Twitch deems US Army Esports giveaway violates ToS

The US Army Esports stream has been made to remove a series of prize giveaway promotions from their Twitch channel. The competition link actually only sent people to an army recruitment sign-up page.

A report from an investigative journalist at The Nation helped reveal the questionably legal recruitment tactic. Several automated chat messages would come up throughout the streaming session, advertising the chance to win an Xbox Elite Series controller. These are high-end console peripherals that can cost up to $200, so that’s an attractive prize for any gamer.

However, the US Army Twitch giveaway was actually just a link to a series of recruitment forms. These pages featured zero mention of the competition that brought people there. Many people pointed out that not only were these fake promotions morally questionable, but they may also violate Twitch Terms of Service and US sweepstakes laws.

Twitch quickly acted, and within 24 hours of the initial report they had put out a statement.

“Per our Terms of Service, promotions on Twitch must comply with all applicable laws. This promotion did not comply with our Terms, and we have required them to remove it,” a company representative said.

So far the neither the US Army Esports team nor Army Recruitment Command have issued any official statements on the issue.

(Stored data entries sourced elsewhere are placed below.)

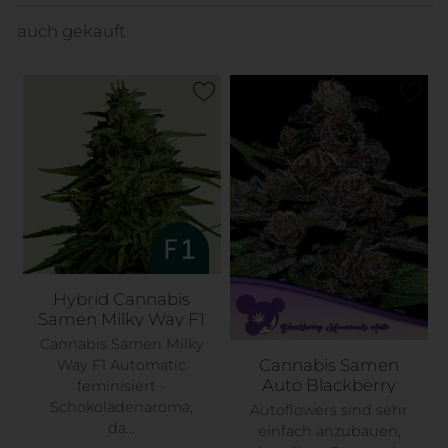
auch gekauft
Hybrid Cannabis
Samen Milky Way F1
Automatic
Cannabis Samen Milky
Cannabis Samen
Way F1 Automatic
Auto Blackberry
feminisiert -
Moonrocks
Schokoladenaroma,
Autoflowers sind sehr
da...
einfach anzubauen,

US Army giveaway stokes further controversy

This is not the first time the US Army Esports team has hit the headlines in recent months. At the beginning of July, the official Twitter account for the team posted the cutesy emoticon “UwU,” in response to a tweet from chat service Discord. This led to the team’s official Discord channel being flooded with troll posts and political memes. The admins of the Discord group began blocking and deleting people who posted critical content.

Some Twitter users even posted videos of themselves “speed running” to see who could join and get banned within the fastest time.

Shortly after, the Discord channel’s open chat section was closed down by mods. Twitch and Twitter users have continued to troll the team’s official platforms since then, such as in the video below.

just having a good time with the US Army esports twitch stream @JordanUhl pic.twitter.com/qnjyxg1KP0

— Rod Breslau (@Slasher) July 8, 2020

Taken together, these cases demonstrate some clear hostility from social media when it comes to the US Army using esports as a recruitment tool. Although it may be in the public eye for now, this tactic is nothing new.

The Army has been using video games to entice new recruits since as far back as 2002, with the release of PC shooter America’s Army.

The official esports team started in 2018. It competes in a variety of games including Street Fighter, Call of Duty, Fortnite, and CS:GO.

The US Army’s Twitch giveaway tactic used here was definitely not acceptable, as backed up by Twitch. However, debate remains as to whether video games have a place in army recruitment at all. What do you think about this controversial issue for many?